On the contrary, they began early to make plans for their death because of their great love of life. At several stages the form was coated with warm resin and the wrapping resumed once again. Special priests worked as embalmers, treating and wrapping the body.
It was a delicate operation, one which could easily disfigure the face. Who Was Mummified After death, the pharaohs of Egypt usually were mummified and buried in elaborate tombs.
It is the general process of this period that shall be described here. Much of what we know about the actual process is based on the writings of early historians such as Herodotus who carefully recorded the process during his travels to Egypt around 450 B.
Beyond knowing the correct rituals and prayers to be performed at various stages, the priests also needed a detailed knowledge of human anatomy. Process The mummification process took seventy days. These jars were often decorated with one of the four animal-headed sons of the god Horus, with each son protecting a particular organ.
They could think of no life better than the present, and they wanted to be sure it would continue after death. As part of the funeral, priests performed special religious rites at the tomb's entrance. Canopic jars were still placed in the person's tomb but they were solid or empty and served a symbolic purpose.

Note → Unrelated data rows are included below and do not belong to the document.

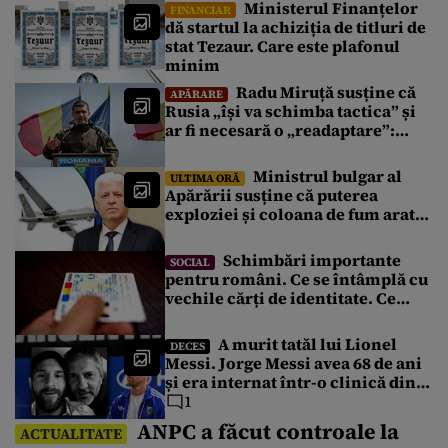
Ministerul Finanțelor
Potrivit Salvamont Prahova, a fost solicitat și sprijinul unui
FINANCIAR
dă startul la achiziția de titluri de
elicopter de la Târgu Mureș. Update 1: Salvamont Prahova
stat Tezaur. Care este plafonul
anunță că, din păcate, nu se poate interveni cu elicopter din
cauza […]
minim
Radu Miruță susține că
APĂRARE
Rusia „își va schimba tactica” și
ar fi necesară o „readaptare”:
„Dacă vin 150 de drone nu mai
suntem pe timp de pace”
Ministrul bulgar al
ULTIMA ORĂ
Apărării susține că puterea
exploziei și coloana de fum arată
că drona transporta o cantitate
semnificativă de exploziv
Schimbări importante
SOCIAL
pentru români. Ce se întâmplă cu
vechile cărți de identitate. Ce
perioadă vor mai fi valabile
buletinele clasice
A murit tatăl lui Lionel
DECES
Messi. Jorge Messi avea 68 de ani
și era internat într-o clinică din
Argentina
1
ANPC a făcut controale la
ACTUALITATE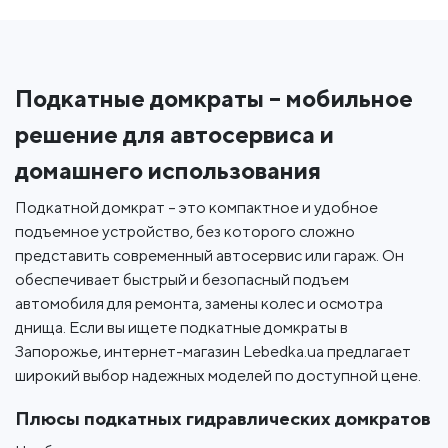
Подкатные домкраты – мобильное
решение для автосервиса и
домашнего использования
Подкатной домкрат – это компактное и удобное
подъемное устройство, без которого сложно
представить современный автосервис или гараж. Он
обеспечивает быстрый и безопасный подъем
автомобиля для ремонта, замены колес и осмотра
днища. Если вы ищете подкатные домкраты в
Запорожье, интернет-магазин Lebedka.ua предлагает
широкий выбор надежных моделей по доступной цене.
Плюсы подкатных гидравлических домкратов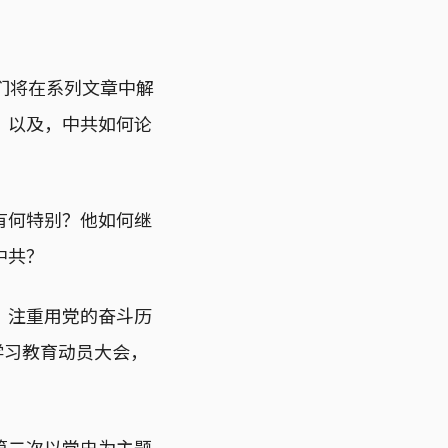
我们将在系列文章中解
，以及，中共如何论
有何特别？他如何继
中共？
，注重用党的奋斗历
学习教育动员大会，
第二次以党史为主题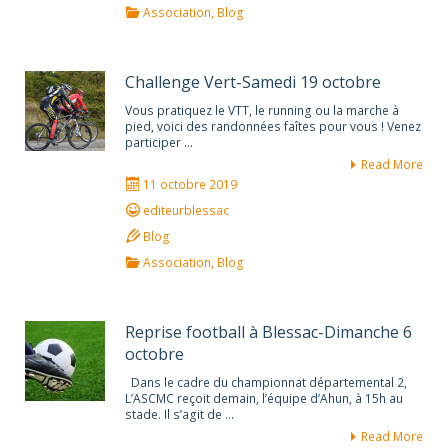
Association
,
Blog
Challenge Vert-Samedi 19 octobre
Vous pratiquez le VTT, le running ou la marche à
pied, voici des randonnées faîtes pour vous ! Venez
participer …
Read More
11 octobre 2019
editeurblessac
Blog
Association
,
Blog
Reprise football à Blessac-Dimanche 6
octobre
Dans le cadre du championnat départemental 2,
L’ASCMC reçoit demain, l’équipe d’Ahun, à 15h au
stade. Il s’agit de …
Read More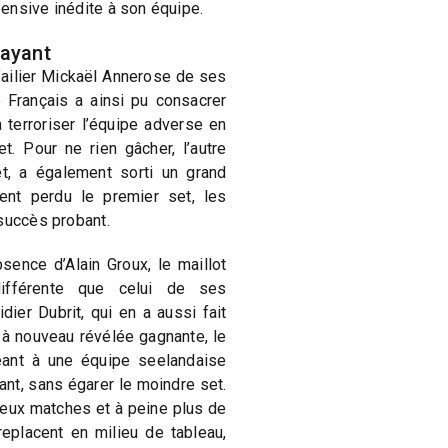
ensive inédite à son équipe.
payant
’ailier Mickaël Annerose de ses
e Français a ainsi pu consacrer
à terroriser l’équipe adverse en
t. Pour ne rien gâcher, l’autre
et, a également sorti un grand
ent perdu le premier set, les
succès probant.
sence d’Alain Groux, le maillot
différente que celui de ses
dier Dubrit, qui en a aussi fait
 à nouveau révélée gagnante, le
eant à une équipe seelandaise
ant, sans égarer le moindre set.
deux matches et à peine plus de
eplacent en milieu de tableau,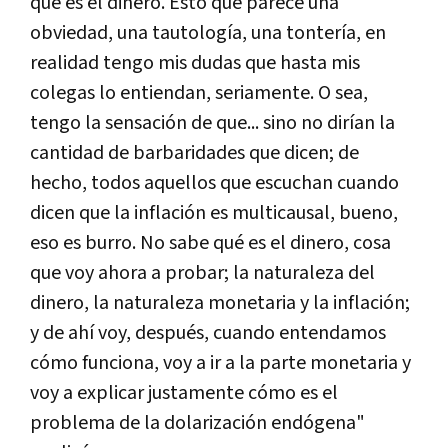
qué es el dinero. Esto que parece una
obviedad, una tautología, una tontería, en
realidad tengo mis dudas que hasta mis
colegas lo entiendan, seriamente. O sea,
tengo la sensación de que... sino no dirían la
cantidad de barbaridades que dicen; de
hecho, todos aquellos que escuchan cuando
dicen que la inflación es multicausal, bueno,
eso es burro. No sabe qué es el dinero, cosa
que voy ahora a probar; la naturaleza del
dinero, la naturaleza monetaria y la inflación;
y de ahí voy, después, cuando entendamos
cómo funciona, voy a ir a la parte monetaria y
voy a explicar justamente cómo es el
problema de la dolarización endógena"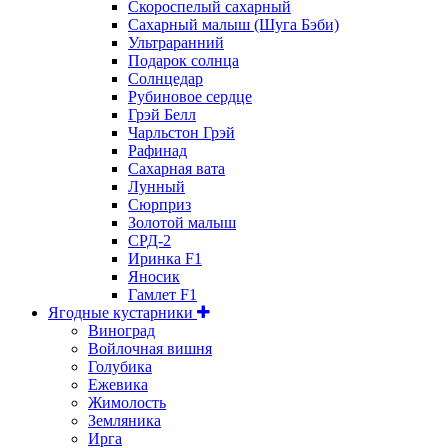
Скороспелый сахарный
Сахарный малыш (Шуга Бэби)
Ультраранний
Подарок солнца
Солнцедар
Рубиновое сердце
Грэй Белл
Чарльстон Грэй
Рафинад
Сахарная вата
Лунный
Сюрприз
Золотой малыш
СРД-2
Иринка F1
Яносик
Гамлет F1
Ягодные кустарники
Виноград
Войлочная вишня
Голубика
Ежевика
Жимолость
Земляника
Ирга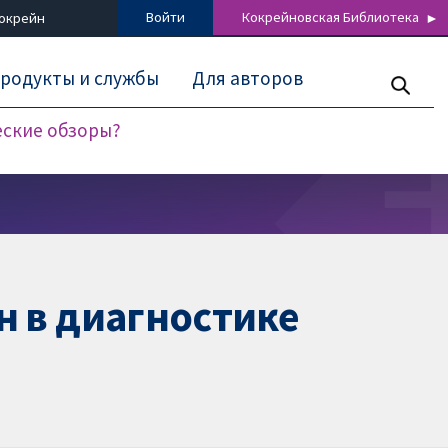
Войти
Кокрейновская Библиотека
Кокрейн
родукты и службы
Для авторов
еские обзоры?
 в диагностике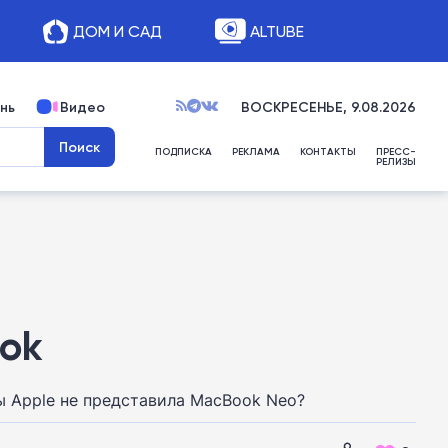
ДОМ И САД
ALTUBE
нь
Видео
ВОСКРЕСЕНЬЕ, 9.08.2026
ПОДПИСКА
РЕКЛАМА
КОНТАКТЫ
ПРЕСС-
РЕЛИЗЫ
ook
бы Apple не представила MacBook Neo?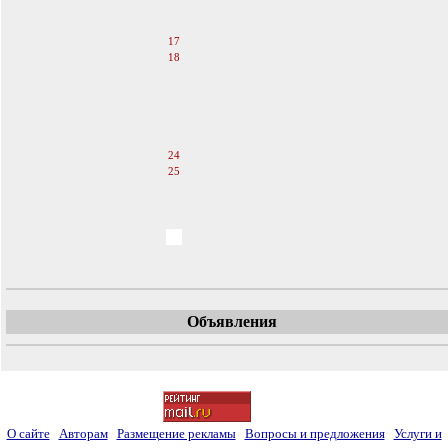
15
16
17
18
19
20
21
22
23
24
25
26
27
28
29
30
Объявления
О сайте
Авторам
Размещение рекламы
Вопросы и предложения
Услуги и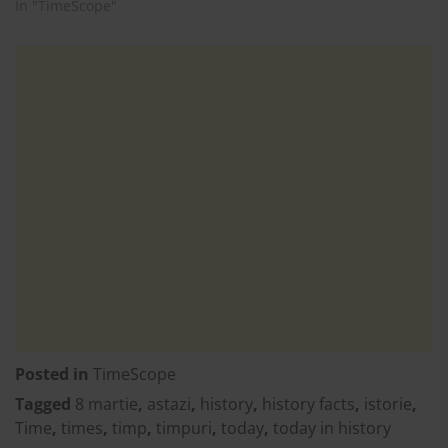
In "TimeScope"
Posted in
TimeScope
Tagged
8 martie
,
astazi
,
history
,
history facts
,
istorie
,
Time
,
times
,
timp
,
timpuri
,
today
,
today in history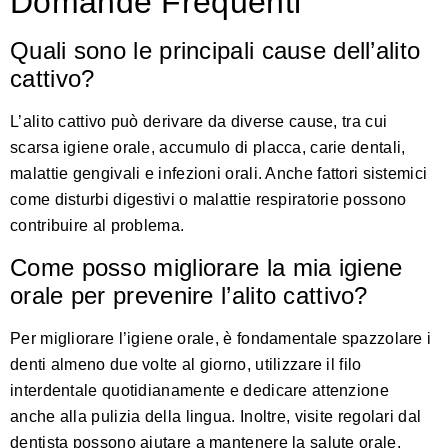
Domande Frequenti
Quali sono le principali cause dell’alito
cattivo?
L’alito cattivo può derivare da diverse cause, tra cui
scarsa igiene orale, accumulo di placca, carie dentali,
malattie gengivali e infezioni orali. Anche fattori sistemici
come disturbi digestivi o malattie respiratorie possono
contribuire al problema.
Come posso migliorare la mia igiene
orale per prevenire l’alito cattivo?
Per migliorare l’igiene orale, è fondamentale spazzolare i
denti almeno due volte al giorno, utilizzare il filo
interdentale quotidianamente e dedicare attenzione
anche alla pulizia della lingua. Inoltre, visite regolari dal
dentista possono aiutare a mantenere la salute orale.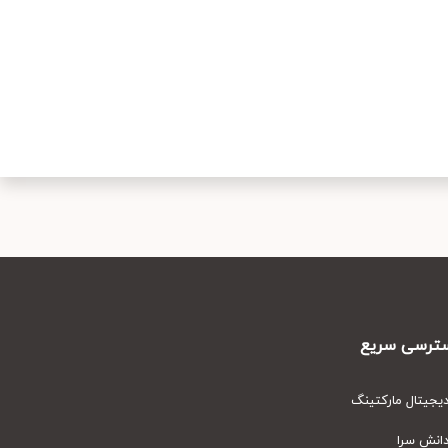
رسی سریع
یتال مارکتینگ
نش سرا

The skin and first few layers of linen bandages were then covered with a resinous coating. By learning their age at death, the order and dates of the Egyptian kings becomes a little clearer.
By chance, dry sand and air since Egypt has almost no measurable rainfall preserved some bodies buried in shallow pits dug into the sand. The most complicated mummification process The technique used on royals and high officials from the New Kingdom until the start of the Late Period, about 1550 to 664 BCE, is considered the best and most complicated mummification process. Ancient Egyptian mummified human head. The Ancient Egyptians believed that when a person died they made a journey to the next world.
This involved embalming the body and then wrapping it in thin strips of linen. The information recovered is bringing the dead to life in ways never thought possible. The first step in the process was the removal of all internal parts that might decay rapidly.
However, the Egyptians discovered that if the body was first placed in a coffin, it would not be preserved. Through a magical process, these models, pictures, and lists would become the real thing when needed in the Afterlife. Share Icon. The dried organs were wrapped in linen and placed in canopic jars.